• [Your objective]:
Give back all the records exactly, keeping every line whole.

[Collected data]

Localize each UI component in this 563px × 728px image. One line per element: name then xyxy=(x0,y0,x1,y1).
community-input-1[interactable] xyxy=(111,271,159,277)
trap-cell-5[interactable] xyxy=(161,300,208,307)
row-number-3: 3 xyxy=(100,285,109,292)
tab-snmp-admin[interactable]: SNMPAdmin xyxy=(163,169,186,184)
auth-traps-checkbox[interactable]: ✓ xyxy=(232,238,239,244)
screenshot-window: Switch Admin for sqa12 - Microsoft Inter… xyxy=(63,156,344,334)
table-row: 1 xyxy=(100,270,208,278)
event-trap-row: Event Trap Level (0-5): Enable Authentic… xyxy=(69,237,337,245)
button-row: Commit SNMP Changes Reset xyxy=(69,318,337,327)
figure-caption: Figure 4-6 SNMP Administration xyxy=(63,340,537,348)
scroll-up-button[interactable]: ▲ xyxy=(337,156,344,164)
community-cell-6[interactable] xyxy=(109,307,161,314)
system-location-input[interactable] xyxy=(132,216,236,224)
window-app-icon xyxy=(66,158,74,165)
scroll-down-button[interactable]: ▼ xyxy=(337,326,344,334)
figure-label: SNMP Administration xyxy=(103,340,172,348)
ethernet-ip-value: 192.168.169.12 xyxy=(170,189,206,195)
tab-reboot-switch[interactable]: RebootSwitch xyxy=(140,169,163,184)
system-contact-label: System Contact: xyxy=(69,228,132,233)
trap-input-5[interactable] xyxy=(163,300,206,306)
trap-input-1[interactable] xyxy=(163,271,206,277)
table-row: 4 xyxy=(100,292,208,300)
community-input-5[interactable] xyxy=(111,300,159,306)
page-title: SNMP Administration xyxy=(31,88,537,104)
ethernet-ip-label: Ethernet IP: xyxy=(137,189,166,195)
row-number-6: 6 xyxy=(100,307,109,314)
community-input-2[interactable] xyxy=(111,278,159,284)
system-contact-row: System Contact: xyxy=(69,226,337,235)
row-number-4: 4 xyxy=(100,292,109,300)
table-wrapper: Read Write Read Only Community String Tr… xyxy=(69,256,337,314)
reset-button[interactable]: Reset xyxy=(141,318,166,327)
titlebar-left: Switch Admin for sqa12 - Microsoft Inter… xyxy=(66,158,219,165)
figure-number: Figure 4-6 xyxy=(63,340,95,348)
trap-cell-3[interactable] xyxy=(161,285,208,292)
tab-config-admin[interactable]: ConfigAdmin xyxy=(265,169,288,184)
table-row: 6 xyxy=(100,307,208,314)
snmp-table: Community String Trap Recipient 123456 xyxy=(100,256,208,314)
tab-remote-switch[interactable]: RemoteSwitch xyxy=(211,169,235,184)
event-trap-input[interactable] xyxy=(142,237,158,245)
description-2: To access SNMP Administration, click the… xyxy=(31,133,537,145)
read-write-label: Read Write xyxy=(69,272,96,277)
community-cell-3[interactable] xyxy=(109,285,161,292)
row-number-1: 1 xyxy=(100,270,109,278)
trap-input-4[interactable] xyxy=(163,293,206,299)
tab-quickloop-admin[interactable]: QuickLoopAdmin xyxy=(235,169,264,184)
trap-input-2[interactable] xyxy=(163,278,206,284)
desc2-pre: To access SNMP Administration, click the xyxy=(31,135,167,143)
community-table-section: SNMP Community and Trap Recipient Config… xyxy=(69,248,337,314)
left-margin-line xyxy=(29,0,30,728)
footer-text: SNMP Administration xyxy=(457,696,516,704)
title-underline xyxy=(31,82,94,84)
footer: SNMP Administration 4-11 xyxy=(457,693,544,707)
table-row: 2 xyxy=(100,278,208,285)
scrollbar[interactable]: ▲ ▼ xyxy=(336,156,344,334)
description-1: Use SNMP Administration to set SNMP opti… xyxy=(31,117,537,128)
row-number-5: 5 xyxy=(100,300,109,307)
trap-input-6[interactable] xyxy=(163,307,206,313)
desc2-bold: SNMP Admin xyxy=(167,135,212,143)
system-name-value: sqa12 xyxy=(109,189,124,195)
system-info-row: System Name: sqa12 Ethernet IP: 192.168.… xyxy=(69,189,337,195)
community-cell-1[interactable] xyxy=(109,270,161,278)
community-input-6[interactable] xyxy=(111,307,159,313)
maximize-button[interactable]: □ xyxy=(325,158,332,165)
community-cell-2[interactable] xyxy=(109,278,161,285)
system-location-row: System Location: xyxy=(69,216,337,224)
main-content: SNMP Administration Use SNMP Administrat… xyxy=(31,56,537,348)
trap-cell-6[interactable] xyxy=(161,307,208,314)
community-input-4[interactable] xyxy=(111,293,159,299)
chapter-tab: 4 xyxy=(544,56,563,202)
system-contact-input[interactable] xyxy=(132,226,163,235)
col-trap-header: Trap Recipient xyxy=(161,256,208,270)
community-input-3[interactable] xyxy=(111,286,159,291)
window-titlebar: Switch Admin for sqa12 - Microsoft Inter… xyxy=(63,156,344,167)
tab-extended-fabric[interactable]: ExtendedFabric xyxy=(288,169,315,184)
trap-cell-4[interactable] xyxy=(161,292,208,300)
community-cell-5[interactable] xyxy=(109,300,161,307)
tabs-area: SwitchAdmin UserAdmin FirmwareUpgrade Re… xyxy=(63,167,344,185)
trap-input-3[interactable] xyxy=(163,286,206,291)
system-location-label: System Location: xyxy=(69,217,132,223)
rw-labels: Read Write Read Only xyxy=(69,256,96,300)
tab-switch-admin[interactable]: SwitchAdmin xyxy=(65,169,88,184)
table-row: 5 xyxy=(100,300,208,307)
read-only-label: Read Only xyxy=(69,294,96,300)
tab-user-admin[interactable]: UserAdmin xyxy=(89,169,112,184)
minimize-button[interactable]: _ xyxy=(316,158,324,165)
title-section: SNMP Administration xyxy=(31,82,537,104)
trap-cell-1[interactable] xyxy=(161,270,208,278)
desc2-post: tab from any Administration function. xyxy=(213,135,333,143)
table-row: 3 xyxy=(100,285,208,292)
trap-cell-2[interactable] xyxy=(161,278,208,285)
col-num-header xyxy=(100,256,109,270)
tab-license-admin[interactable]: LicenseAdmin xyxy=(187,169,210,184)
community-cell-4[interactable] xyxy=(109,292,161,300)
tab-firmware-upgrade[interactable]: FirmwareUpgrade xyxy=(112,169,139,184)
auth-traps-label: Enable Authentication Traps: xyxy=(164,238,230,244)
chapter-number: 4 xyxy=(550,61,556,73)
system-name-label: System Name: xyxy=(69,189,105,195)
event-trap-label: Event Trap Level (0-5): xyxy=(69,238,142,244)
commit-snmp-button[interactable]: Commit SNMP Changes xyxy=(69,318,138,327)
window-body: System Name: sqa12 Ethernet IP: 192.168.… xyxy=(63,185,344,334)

• [Output of the task]:
Localize each UI component in this 563px × 728px image. One line per element: name then xyxy=(x0,y0,x1,y1).
community-input-1[interactable] xyxy=(111,271,159,277)
trap-cell-5[interactable] xyxy=(161,300,208,307)
row-number-3: 3 xyxy=(100,285,109,292)
tab-snmp-admin[interactable]: SNMPAdmin xyxy=(163,169,186,184)
auth-traps-checkbox[interactable]: ✓ xyxy=(232,238,239,244)
screenshot-window: Switch Admin for sqa12 - Microsoft Inter… xyxy=(63,156,344,334)
table-row: 1 xyxy=(100,270,208,278)
event-trap-row: Event Trap Level (0-5): Enable Authentic… xyxy=(69,237,337,245)
button-row: Commit SNMP Changes Reset xyxy=(69,318,337,327)
figure-caption: Figure 4-6 SNMP Administration xyxy=(63,340,537,348)
scroll-up-button[interactable]: ▲ xyxy=(337,156,344,164)
community-cell-6[interactable] xyxy=(109,307,161,314)
system-location-input[interactable] xyxy=(132,216,236,224)
window-app-icon xyxy=(66,158,74,165)
scroll-down-button[interactable]: ▼ xyxy=(337,326,344,334)
figure-label: SNMP Administration xyxy=(103,340,172,348)
ethernet-ip-value: 192.168.169.12 xyxy=(170,189,206,195)
tab-reboot-switch[interactable]: RebootSwitch xyxy=(140,169,163,184)
system-contact-label: System Contact: xyxy=(69,228,132,233)
trap-input-5[interactable] xyxy=(163,300,206,306)
trap-input-1[interactable] xyxy=(163,271,206,277)
table-row: 4 xyxy=(100,292,208,300)
community-input-5[interactable] xyxy=(111,300,159,306)
page-title: SNMP Administration xyxy=(31,88,537,104)
ethernet-ip-label: Ethernet IP: xyxy=(137,189,166,195)
row-number-6: 6 xyxy=(100,307,109,314)
community-input-2[interactable] xyxy=(111,278,159,284)
system-contact-row: System Contact: xyxy=(69,226,337,235)
row-number-4: 4 xyxy=(100,292,109,300)
table-wrapper: Read Write Read Only Community String Tr… xyxy=(69,256,337,314)
reset-button[interactable]: Reset xyxy=(141,318,166,327)
titlebar-left: Switch Admin for sqa12 - Microsoft Inter… xyxy=(66,158,219,165)
figure-number: Figure 4-6 xyxy=(63,340,95,348)
trap-cell-3[interactable] xyxy=(161,285,208,292)
tab-config-admin[interactable]: ConfigAdmin xyxy=(265,169,288,184)
table-row: 6 xyxy=(100,307,208,314)
snmp-table: Community String Trap Recipient 123456 xyxy=(100,256,208,314)
tab-remote-switch[interactable]: RemoteSwitch xyxy=(211,169,235,184)
event-trap-input[interactable] xyxy=(142,237,158,245)
description-2: To access SNMP Administration, click the… xyxy=(31,133,537,145)
read-write-label: Read Write xyxy=(69,272,96,277)
community-cell-3[interactable] xyxy=(109,285,161,292)
row-number-1: 1 xyxy=(100,270,109,278)
trap-input-4[interactable] xyxy=(163,293,206,299)
tab-quickloop-admin[interactable]: QuickLoopAdmin xyxy=(235,169,264,184)
trap-input-2[interactable] xyxy=(163,278,206,284)
desc2-pre: To access SNMP Administration, click the xyxy=(31,135,167,143)
community-table-section: SNMP Community and Trap Recipient Config… xyxy=(69,248,337,314)
left-margin-line xyxy=(29,0,30,728)
footer-text: SNMP Administration xyxy=(457,696,516,704)
title-underline xyxy=(31,82,94,84)
footer: SNMP Administration 4-11 xyxy=(457,693,544,707)
table-row: 2 xyxy=(100,278,208,285)
scrollbar[interactable]: ▲ ▼ xyxy=(336,156,344,334)
description-1: Use SNMP Administration to set SNMP opti… xyxy=(31,117,537,128)
row-number-5: 5 xyxy=(100,300,109,307)
trap-input-6[interactable] xyxy=(163,307,206,313)
desc2-bold: SNMP Admin xyxy=(167,135,212,143)
system-name-value: sqa12 xyxy=(109,189,124,195)
system-info-row: System Name: sqa12 Ethernet IP: 192.168.… xyxy=(69,189,337,195)
community-cell-1[interactable] xyxy=(109,270,161,278)
community-input-6[interactable] xyxy=(111,307,159,313)
maximize-button[interactable]: □ xyxy=(325,158,332,165)
community-cell-2[interactable] xyxy=(109,278,161,285)
system-location-row: System Location: xyxy=(69,216,337,224)
main-content: SNMP Administration Use SNMP Administrat… xyxy=(31,56,537,348)
trap-cell-6[interactable] xyxy=(161,307,208,314)
community-input-4[interactable] xyxy=(111,293,159,299)
chapter-tab: 4 xyxy=(544,56,563,202)
system-contact-input[interactable] xyxy=(132,226,163,235)
col-trap-header: Trap Recipient xyxy=(161,256,208,270)
community-input-3[interactable] xyxy=(111,286,159,291)
window-titlebar: Switch Admin for sqa12 - Microsoft Inter… xyxy=(63,156,344,167)
tab-extended-fabric[interactable]: ExtendedFabric xyxy=(288,169,315,184)
trap-cell-4[interactable] xyxy=(161,292,208,300)
community-cell-5[interactable] xyxy=(109,300,161,307)
tabs-area: SwitchAdmin UserAdmin FirmwareUpgrade Re… xyxy=(63,167,344,185)
trap-input-3[interactable] xyxy=(163,286,206,291)
system-location-label: System Location: xyxy=(69,217,132,223)
rw-labels: Read Write Read Only xyxy=(69,256,96,300)
tab-switch-admin[interactable]: SwitchAdmin xyxy=(65,169,88,184)
table-row: 5 xyxy=(100,300,208,307)
read-only-label: Read Only xyxy=(69,294,96,300)
tab-user-admin[interactable]: UserAdmin xyxy=(89,169,112,184)
minimize-button[interactable]: _ xyxy=(316,158,324,165)
title-section: SNMP Administration xyxy=(31,82,537,104)
trap-cell-1[interactable] xyxy=(161,270,208,278)
desc2-post: tab from any Administration function. xyxy=(213,135,333,143)
table-row: 3 xyxy=(100,285,208,292)
trap-cell-2[interactable] xyxy=(161,278,208,285)
col-num-header xyxy=(100,256,109,270)
tab-license-admin[interactable]: LicenseAdmin xyxy=(187,169,210,184)
community-cell-4[interactable] xyxy=(109,292,161,300)
tab-firmware-upgrade[interactable]: FirmwareUpgrade xyxy=(112,169,139,184)
auth-traps-label: Enable Authentication Traps: xyxy=(164,238,230,244)
chapter-number: 4 xyxy=(550,61,556,73)
system-name-label: System Name: xyxy=(69,189,105,195)
event-trap-label: Event Trap Level (0-5): xyxy=(69,238,142,244)
commit-snmp-button[interactable]: Commit SNMP Changes xyxy=(69,318,138,327)
window-body: System Name: sqa12 Ethernet IP: 192.168.… xyxy=(63,185,344,334)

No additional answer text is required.